誰もが知る、有名な身近な植物で危険なものがどれだけたくさんあるのかわかったかと思います。これでも一部です。興味のある方は調べてみてください。

参考 ASPCA http://www.aspca.org/pet-care/animal-poison-control/17-poisonous-plants

毒性のたかい部位は一般的に球根や種、つぼみに多いように思います。しかし植物によってそれぞれ違いますし、個体差もあるためどれだけ摂取すると有毒となるかはっきりしないので注意が必要です。また中毒症状も、万が一中毒をおこしてしまったときの対処方法も違います。

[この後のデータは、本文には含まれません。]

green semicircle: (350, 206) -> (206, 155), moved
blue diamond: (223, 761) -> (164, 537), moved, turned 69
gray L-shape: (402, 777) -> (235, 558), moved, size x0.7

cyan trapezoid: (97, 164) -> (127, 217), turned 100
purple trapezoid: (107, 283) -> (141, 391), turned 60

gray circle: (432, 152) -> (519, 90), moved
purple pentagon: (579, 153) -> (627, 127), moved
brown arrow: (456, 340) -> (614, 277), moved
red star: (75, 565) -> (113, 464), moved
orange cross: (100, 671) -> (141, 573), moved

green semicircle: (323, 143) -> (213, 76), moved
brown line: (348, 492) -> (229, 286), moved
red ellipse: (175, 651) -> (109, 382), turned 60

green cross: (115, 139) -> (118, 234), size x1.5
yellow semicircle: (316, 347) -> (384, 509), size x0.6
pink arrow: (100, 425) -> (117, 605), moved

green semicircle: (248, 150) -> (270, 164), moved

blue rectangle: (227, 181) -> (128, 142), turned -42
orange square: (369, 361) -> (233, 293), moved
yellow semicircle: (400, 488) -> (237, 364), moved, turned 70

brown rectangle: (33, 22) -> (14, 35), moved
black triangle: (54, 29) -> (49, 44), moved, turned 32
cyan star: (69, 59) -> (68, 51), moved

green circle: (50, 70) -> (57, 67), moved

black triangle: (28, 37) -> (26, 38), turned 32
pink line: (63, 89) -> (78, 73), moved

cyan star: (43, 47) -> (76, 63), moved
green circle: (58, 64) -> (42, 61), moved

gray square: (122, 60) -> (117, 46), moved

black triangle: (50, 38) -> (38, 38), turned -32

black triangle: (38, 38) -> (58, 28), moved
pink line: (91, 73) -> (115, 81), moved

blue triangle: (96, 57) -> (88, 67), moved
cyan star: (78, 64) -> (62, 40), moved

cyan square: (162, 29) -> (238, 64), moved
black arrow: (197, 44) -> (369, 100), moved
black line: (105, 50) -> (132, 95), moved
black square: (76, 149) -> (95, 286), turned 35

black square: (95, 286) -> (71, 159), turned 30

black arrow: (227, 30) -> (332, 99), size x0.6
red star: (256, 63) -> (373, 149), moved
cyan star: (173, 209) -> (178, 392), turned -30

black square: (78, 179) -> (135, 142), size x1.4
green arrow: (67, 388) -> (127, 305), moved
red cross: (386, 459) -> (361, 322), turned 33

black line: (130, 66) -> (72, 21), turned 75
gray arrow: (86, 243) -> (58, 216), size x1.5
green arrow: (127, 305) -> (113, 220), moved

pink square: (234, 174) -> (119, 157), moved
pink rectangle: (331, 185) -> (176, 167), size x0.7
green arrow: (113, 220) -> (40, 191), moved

植物には別名も多いですし、すべて覚えるのも大変なので、基本的に口にさせないようしたほうが安心かと思います。そして、室内の観葉植物は愛犬の届かないところへ移動、外のガーデニングは犬が口にしやすそうな場所には危険な植物は置かない。そういった、環境づくりと心づかいがいちばんの安全・予防策なのではと思います。

また、そのほかにも草むらや道端の植物にはほかの動物などの糞尿がかかっているかもしれません。ネズミが媒介する感染症もあり、ネズミがいそうな場所でも注意が必要です。ただ不衛生なだけと安易に思わないでください。

また、除草剤などがまかれている可能性もあります。不自然に枯れている場所があったら気をつけましょう。

もし、愛犬が食べてしまった場合、中毒症状がでていなくても動物病院へ。